═════ Dataset entries ═════
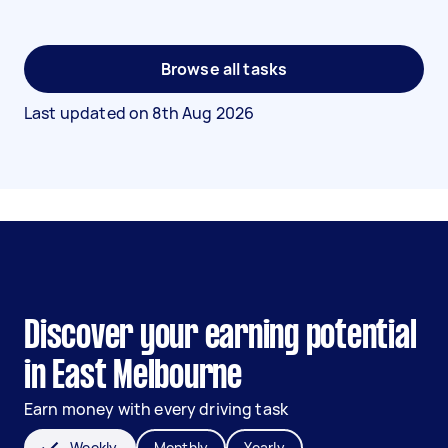
Browse all tasks
Last updated on
8th Aug 2026
Discover your earning potential
in East Melbourne
Earn money with every driving task
Weekly
Monthly
Yearly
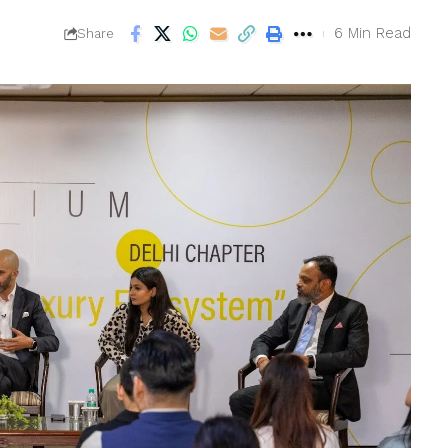
6 Min Read
Share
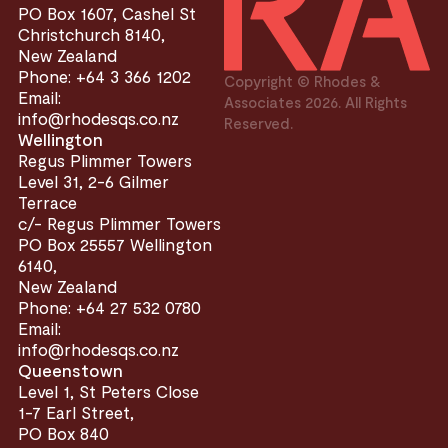
PO Box 1607, Cashel St
Christchurch 8140,
New Zealand
Phone: +64 3 366 1202
Copyright © Rhodes &
Email:
Associates 2026. All Rights
info@rhodesqs.co.nz
Reserved.
Wellington
Regus Plimmer Towers
Level 31, 2-6 Gilmer
Terrace
c/- Regus Plimmer Towers
PO Box 25557 Wellington
6140,
New Zealand
Phone: +64 27 532 0780
Email:
info@rhodesqs.co.nz
Queenstown
Level 1, St Peters Close
1-7 Earl Street,
PO Box 840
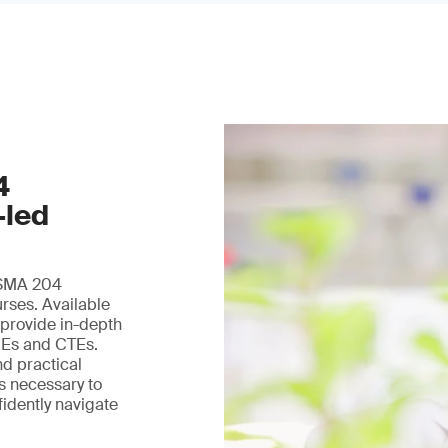
4
-led
 FSMA 204
urses. Available
 provide in-depth
DEs and CTEs.
nd practical
ls necessary to
fidently navigate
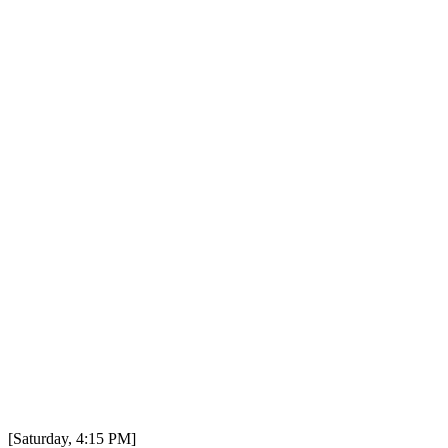
[Saturday, 4:15 PM]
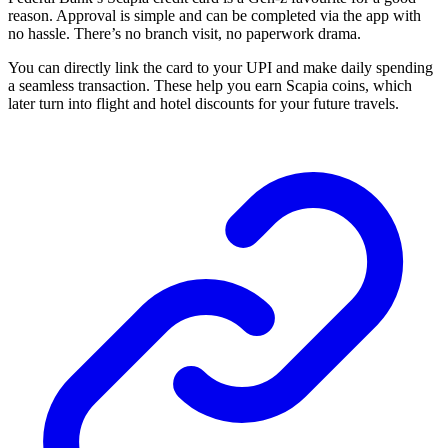
reason. Approval is simple and can be completed via the app with
no hassle. There’s no branch visit, no paperwork drama.
You can directly link the card to your UPI and make daily spending
a seamless transaction. These help you earn Scapia coins, which
later turn into flight and hotel discounts for your future travels.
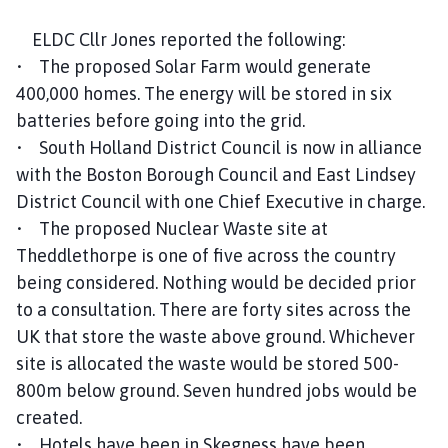
ELDC Cllr Jones reported the following:
• The proposed Solar Farm would generate
400,000 homes. The energy will be stored in six
batteries before going into the grid.
• South Holland District Council is now in alliance
with the Boston Borough Council and East Lindsey
District Council with one Chief Executive in charge.
• The proposed Nuclear Waste site at
Theddlethorpe is one of five across the country
being considered. Nothing would be decided prior
to a consultation. There are forty sites across the
UK that store the waste above ground. Whichever
site is allocated the waste would be stored 500-
800m below ground. Seven hundred jobs would be
created.
• Hotels have been in Skegness have been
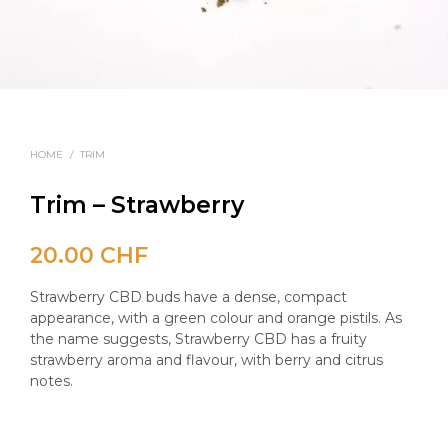
HOME
/
TRIM
Trim – Strawberry
20.00
CHF
Strawberry CBD buds have a dense, compact
appearance, with a green colour and orange pistils. As
the name suggests, Strawberry CBD has a fruity
strawberry aroma and flavour, with berry and citrus
notes.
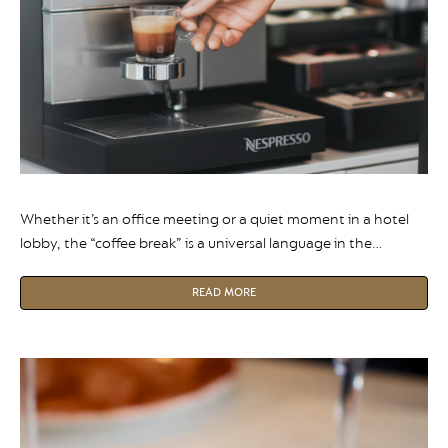
Whether it’s an office meeting or a quiet moment in a hotel
lobby, the “coffee break” is a universal language in the
professional world. However, as our work habits and wellness
priorities evolve, the role of decaffeinated coffee has shifted
READ MORE
from a niche request to a workplace necessity.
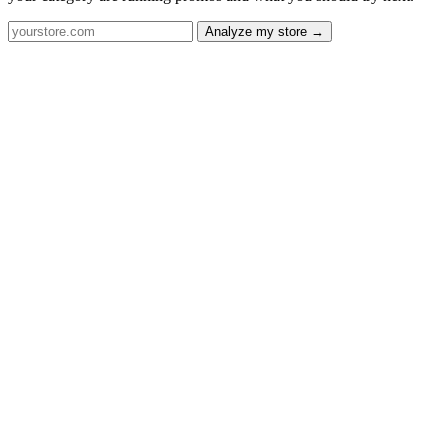
Analyze my store →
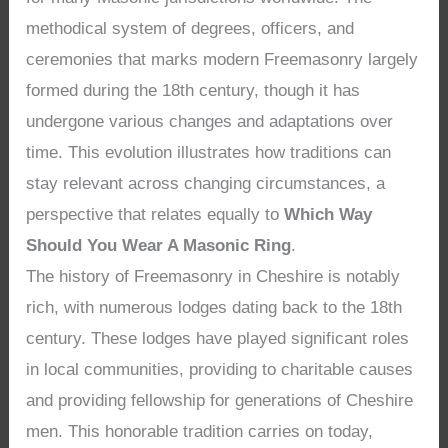
methodical system of degrees, officers, and
ceremonies that marks modern Freemasonry largely
formed during the 18th century, though it has
undergone various changes and adaptations over
time. This evolution illustrates how traditions can
stay relevant across changing circumstances, a
perspective that relates equally to
Which Way
Should You Wear A Masonic Ring
.
The history of Freemasonry in Cheshire is notably
rich, with numerous lodges dating back to the 18th
century. These lodges have played significant roles
in local communities, providing to charitable causes
and providing fellowship for generations of Cheshire
men. This honorable tradition carries on today,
═════
*Assignment*.
Return exactly the part of the listing above that opens with the line containing "DEs and CTEs." and closes with the line containing "stay relevant across". Pictures stay out.

*Response*.
DEs and CTEs.
nd practical
ls necessary to
fidently navigate
[Saturday, 4:15 PM]
reason. Approval is simple and can be completed via the app with
no hassle. There’s no branch visit, no paperwork drama.
You can directly link the card to your UPI and make daily spending
a seamless transaction. These help you earn Scapia coins, which
later turn into flight and hotel discounts for your future travels.
ELDC Cllr Jones reported the following:
• The proposed Solar Farm would generate
400,000 homes. The energy will be stored in six
batteries before going into the grid.
• South Holland District Council is now in alliance
with the Boston Borough Council and East Lindsey
District Council with one Chief Executive in charge.
• The proposed Nuclear Waste site at
Theddlethorpe is one of five across the country
being considered. Nothing would be decided prior
to a consultation. There are forty sites across the
UK that store the waste above ground. Whichever
site is allocated the waste would be stored 500-
800m below ground. Seven hundred jobs would be
created.
• Hotels have been in Skegness have been
HOME
/
TRIM
Trim – Strawberry
20.00
CHF
Strawberry CBD buds have a dense, compact
appearance, with a green colour and orange pistils. As
the name suggests, Strawberry CBD has a fruity
strawberry aroma and flavour, with berry and citrus
notes.
Whether it’s an office meeting or a quiet moment in a hotel
lobby, the “coffee break” is a universal language in the
professional world. However, as our work habits and wellness
priorities evolve, the role of decaffeinated coffee has shifted
READ MORE
from a niche request to a workplace necessity.
Analyze my store →
methodical system of degrees, officers, and
ceremonies that marks modern Freemasonry largely
formed during the 18th century, though it has
undergone various changes and adaptations over
time. This evolution illustrates how traditions can
stay relevant across changing circumstances, a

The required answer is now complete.